Information shown:
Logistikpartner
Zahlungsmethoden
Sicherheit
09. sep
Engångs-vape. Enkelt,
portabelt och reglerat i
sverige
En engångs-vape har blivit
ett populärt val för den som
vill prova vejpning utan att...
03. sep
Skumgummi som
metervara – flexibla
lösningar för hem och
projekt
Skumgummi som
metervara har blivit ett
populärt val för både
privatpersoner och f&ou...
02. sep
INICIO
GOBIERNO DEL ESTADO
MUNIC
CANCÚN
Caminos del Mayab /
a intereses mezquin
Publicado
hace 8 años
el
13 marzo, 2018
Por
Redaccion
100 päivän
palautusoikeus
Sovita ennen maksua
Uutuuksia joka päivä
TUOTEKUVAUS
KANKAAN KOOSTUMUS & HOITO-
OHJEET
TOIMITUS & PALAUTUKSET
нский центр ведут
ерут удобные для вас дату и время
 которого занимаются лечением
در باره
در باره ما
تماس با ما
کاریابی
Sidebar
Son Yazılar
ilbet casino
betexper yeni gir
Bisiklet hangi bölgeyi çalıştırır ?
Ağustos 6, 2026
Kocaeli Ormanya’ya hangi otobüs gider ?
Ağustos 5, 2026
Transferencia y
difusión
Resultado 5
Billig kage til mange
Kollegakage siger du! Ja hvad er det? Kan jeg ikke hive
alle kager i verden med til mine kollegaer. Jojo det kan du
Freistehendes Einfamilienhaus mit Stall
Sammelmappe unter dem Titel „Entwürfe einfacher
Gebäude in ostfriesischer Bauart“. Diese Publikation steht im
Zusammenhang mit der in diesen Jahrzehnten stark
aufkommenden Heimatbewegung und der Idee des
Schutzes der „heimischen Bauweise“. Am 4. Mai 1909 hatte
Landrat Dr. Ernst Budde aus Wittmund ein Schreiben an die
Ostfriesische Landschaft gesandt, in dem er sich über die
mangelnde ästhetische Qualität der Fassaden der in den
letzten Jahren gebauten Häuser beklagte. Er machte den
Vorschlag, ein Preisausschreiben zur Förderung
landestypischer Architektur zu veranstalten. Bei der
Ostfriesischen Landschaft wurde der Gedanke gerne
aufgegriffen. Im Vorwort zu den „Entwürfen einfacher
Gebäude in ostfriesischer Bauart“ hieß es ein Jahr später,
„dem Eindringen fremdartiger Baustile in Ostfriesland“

Task requirements:
Output every entry exactly as it appears.

Task solution:
Logistikpartner
Zahlungsmethoden
Sicherheit
09. sep
Engångs-vape. Enkelt,
portabelt och reglerat i
sverige
En engångs-vape har blivit
ett populärt val för den som
vill prova vejpning utan att...
03. sep
Skumgummi som
metervara – flexibla
lösningar för hem och
projekt
Skumgummi som
metervara har blivit ett
populärt val för både
privatpersoner och f&ou...
02. sep
INICIO
GOBIERNO DEL ESTADO
MUNIC
CANCÚN
Caminos del Mayab /
a intereses mezquin
Publicado
hace 8 años
el
13 marzo, 2018
Por
Redaccion
100 päivän
palautusoikeus
Sovita ennen maksua
Uutuuksia joka päivä
TUOTEKUVAUS
KANKAAN KOOSTUMUS & HOITO-
OHJEET
TOIMITUS & PALAUTUKSET
нский центр ведут
ерут удобные для вас дату и время
 которого занимаются лечением
در باره
در باره ما
تماس با ما
کاریابی
Sidebar
Son Yazılar
ilbet casino
betexper yeni gir
Bisiklet hangi bölgeyi çalıştırır ?
Ağustos 6, 2026
Kocaeli Ormanya’ya hangi otobüs gider ?
Ağustos 5, 2026
Transferencia y
difusión
Resultado 5
Billig kage til mange
Kollegakage siger du! Ja hvad er det? Kan jeg ikke hive
alle kager i verden med til mine kollegaer. Jojo det kan du
Freistehendes Einfamilienhaus mit Stall
Sammelmappe unter dem Titel „Entwürfe einfacher
Gebäude in ostfriesischer Bauart“. Diese Publikation steht im
Zusammenhang mit der in diesen Jahrzehnten stark
aufkommenden Heimatbewegung und der Idee des
Schutzes der „heimischen Bauweise“. Am 4. Mai 1909 hatte
Landrat Dr. Ernst Budde aus Wittmund ein Schreiben an die
Ostfriesische Landschaft gesandt, in dem er sich über die
mangelnde ästhetische Qualität der Fassaden der in den
letzten Jahren gebauten Häuser beklagte. Er machte den
Vorschlag, ein Preisausschreiben zur Förderung
landestypischer Architektur zu veranstalten. Bei der
Ostfriesischen Landschaft wurde der Gedanke gerne
aufgegriffen. Im Vorwort zu den „Entwürfen einfacher
Gebäude in ostfriesischer Bauart“ hieß es ein Jahr später,
„dem Eindringen fremdartiger Baustile in Ostfriesland“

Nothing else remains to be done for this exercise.